[[ MATERIAL SUPPLIED open ]]

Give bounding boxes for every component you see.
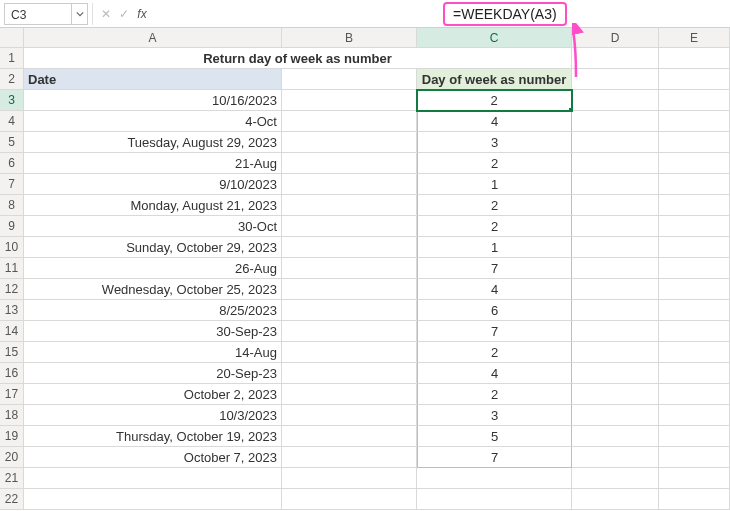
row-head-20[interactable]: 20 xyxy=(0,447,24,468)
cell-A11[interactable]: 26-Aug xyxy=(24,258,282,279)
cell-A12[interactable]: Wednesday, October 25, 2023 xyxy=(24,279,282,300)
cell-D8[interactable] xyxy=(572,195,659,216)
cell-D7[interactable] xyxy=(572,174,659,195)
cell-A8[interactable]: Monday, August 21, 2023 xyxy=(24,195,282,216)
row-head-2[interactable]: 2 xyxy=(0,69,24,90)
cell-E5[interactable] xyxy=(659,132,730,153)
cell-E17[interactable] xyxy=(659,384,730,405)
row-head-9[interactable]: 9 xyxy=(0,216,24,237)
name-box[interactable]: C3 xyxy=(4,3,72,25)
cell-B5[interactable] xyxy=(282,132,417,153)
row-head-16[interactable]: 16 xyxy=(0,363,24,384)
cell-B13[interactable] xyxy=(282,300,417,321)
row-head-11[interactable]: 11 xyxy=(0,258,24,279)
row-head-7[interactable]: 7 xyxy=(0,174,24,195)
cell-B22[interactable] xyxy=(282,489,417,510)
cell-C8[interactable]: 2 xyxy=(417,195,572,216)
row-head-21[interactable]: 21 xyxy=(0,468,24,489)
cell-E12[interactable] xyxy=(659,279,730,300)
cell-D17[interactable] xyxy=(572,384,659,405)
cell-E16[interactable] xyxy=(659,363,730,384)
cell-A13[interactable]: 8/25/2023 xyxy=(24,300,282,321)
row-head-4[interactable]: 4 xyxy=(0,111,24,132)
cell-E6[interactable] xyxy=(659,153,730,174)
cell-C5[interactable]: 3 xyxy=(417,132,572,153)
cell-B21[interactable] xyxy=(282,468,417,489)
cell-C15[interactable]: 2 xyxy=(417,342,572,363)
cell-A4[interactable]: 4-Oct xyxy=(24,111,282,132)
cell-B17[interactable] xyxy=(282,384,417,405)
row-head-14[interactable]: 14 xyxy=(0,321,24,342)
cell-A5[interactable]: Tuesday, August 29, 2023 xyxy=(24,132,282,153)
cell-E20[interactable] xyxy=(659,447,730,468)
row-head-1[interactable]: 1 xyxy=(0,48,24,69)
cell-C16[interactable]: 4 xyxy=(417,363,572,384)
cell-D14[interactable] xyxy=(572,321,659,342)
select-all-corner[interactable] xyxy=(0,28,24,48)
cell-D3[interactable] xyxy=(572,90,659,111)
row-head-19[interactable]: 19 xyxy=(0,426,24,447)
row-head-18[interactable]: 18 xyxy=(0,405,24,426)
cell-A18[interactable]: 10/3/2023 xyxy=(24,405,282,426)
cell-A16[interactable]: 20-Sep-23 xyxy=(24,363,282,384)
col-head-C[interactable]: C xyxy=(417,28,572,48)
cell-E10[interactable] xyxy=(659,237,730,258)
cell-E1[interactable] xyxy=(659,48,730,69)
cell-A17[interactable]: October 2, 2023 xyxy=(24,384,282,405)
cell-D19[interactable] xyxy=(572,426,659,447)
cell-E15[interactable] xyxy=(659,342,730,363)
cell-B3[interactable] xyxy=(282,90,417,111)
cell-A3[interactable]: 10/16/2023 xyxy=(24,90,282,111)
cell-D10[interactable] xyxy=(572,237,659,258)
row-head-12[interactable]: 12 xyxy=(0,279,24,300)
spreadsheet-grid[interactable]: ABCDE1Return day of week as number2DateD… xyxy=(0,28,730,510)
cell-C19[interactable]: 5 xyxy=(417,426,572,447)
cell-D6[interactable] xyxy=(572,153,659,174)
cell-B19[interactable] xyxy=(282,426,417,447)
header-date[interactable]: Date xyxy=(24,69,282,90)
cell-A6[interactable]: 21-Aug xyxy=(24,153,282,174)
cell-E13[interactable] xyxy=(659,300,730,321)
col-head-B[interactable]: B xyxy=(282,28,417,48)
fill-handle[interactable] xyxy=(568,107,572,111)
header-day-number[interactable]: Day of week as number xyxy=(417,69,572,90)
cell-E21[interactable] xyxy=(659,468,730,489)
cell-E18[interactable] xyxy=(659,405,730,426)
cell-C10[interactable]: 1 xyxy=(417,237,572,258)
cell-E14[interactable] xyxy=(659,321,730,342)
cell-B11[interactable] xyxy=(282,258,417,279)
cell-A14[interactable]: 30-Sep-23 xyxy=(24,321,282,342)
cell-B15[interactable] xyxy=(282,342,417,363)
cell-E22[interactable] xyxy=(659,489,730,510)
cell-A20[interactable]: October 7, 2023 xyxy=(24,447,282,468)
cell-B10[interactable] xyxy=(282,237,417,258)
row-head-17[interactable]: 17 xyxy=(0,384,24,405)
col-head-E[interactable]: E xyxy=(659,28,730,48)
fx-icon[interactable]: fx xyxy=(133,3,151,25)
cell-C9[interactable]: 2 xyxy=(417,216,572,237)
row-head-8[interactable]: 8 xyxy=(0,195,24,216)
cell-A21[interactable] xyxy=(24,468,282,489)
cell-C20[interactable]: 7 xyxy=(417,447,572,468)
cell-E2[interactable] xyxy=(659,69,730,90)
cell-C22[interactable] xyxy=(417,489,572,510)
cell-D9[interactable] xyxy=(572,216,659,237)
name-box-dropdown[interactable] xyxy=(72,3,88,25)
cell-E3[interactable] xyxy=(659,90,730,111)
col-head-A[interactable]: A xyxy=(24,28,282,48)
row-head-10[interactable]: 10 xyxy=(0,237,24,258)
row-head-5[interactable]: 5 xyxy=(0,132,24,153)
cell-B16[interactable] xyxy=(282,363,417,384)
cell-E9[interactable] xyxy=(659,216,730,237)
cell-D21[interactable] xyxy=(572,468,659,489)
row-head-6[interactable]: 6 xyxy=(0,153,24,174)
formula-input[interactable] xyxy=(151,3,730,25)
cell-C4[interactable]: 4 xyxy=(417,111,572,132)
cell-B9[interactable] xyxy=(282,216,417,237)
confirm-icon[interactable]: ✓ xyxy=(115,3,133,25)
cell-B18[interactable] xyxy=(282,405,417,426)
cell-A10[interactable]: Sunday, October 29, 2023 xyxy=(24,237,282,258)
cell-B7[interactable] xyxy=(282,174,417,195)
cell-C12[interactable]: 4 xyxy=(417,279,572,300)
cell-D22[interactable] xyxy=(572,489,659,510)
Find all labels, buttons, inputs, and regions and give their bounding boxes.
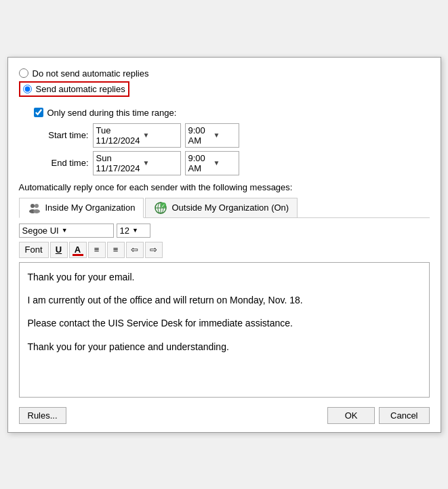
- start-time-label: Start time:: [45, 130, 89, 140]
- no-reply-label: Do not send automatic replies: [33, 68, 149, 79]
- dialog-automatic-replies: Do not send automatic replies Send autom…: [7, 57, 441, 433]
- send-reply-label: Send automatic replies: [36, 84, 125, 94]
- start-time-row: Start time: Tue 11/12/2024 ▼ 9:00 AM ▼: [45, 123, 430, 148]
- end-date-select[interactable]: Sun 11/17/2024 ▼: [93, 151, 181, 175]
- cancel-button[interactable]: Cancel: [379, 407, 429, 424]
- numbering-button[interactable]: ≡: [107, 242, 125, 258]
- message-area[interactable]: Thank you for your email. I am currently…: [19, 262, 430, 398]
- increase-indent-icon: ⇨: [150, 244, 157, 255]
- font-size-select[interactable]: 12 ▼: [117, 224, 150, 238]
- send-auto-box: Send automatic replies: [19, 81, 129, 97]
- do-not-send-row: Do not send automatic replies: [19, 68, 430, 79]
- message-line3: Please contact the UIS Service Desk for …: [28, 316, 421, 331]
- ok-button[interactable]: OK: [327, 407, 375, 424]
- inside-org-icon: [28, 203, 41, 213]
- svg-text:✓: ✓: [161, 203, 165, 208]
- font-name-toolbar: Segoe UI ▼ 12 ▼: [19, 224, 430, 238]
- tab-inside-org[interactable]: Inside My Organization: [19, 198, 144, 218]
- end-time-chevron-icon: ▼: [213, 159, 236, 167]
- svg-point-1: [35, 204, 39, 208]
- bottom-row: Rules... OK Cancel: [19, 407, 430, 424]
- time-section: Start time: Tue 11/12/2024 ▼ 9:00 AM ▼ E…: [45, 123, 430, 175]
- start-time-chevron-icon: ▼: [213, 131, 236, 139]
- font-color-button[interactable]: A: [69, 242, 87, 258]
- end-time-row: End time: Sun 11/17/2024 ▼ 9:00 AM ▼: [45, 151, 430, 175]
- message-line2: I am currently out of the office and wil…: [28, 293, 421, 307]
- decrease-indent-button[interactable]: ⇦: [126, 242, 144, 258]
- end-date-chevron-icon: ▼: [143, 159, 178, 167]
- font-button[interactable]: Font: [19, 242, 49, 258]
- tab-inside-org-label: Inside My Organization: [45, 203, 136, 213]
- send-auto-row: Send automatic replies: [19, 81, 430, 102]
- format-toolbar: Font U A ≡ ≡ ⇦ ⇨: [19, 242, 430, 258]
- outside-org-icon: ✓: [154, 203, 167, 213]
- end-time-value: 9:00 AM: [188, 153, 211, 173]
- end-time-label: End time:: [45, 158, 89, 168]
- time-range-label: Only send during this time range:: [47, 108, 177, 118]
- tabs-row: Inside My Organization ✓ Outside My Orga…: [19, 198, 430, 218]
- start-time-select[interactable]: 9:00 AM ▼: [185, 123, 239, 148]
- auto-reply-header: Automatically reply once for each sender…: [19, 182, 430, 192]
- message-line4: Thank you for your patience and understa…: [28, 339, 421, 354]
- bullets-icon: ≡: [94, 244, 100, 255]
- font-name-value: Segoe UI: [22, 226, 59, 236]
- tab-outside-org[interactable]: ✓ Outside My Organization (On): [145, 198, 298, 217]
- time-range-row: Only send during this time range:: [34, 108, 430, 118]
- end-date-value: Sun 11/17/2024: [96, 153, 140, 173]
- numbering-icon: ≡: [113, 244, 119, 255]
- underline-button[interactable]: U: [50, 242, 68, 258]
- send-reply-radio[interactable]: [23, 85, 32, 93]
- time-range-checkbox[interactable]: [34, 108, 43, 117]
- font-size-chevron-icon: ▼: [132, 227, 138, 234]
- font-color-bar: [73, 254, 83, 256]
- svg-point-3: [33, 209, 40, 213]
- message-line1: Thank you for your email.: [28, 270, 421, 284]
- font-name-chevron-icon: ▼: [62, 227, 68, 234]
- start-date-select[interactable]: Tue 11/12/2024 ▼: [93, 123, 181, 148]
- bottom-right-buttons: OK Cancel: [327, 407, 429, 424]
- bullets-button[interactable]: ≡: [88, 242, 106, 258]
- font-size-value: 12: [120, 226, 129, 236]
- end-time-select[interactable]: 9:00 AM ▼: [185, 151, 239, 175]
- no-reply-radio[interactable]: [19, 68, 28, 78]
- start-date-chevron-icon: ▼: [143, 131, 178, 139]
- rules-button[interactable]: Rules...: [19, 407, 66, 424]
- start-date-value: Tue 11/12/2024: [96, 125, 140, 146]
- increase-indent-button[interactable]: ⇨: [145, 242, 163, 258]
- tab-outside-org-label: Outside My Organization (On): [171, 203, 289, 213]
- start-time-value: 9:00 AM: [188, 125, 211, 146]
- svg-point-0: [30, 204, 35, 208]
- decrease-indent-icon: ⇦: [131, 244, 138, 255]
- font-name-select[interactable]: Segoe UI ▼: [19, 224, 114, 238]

[[ MATERIAL SUPPLIED closed ]]

**WHAT YOU SHOULD DO**
Line count for "email": count the lines in the records above that hold this word, and give only the number.

**SOLVED EXERCISE**
2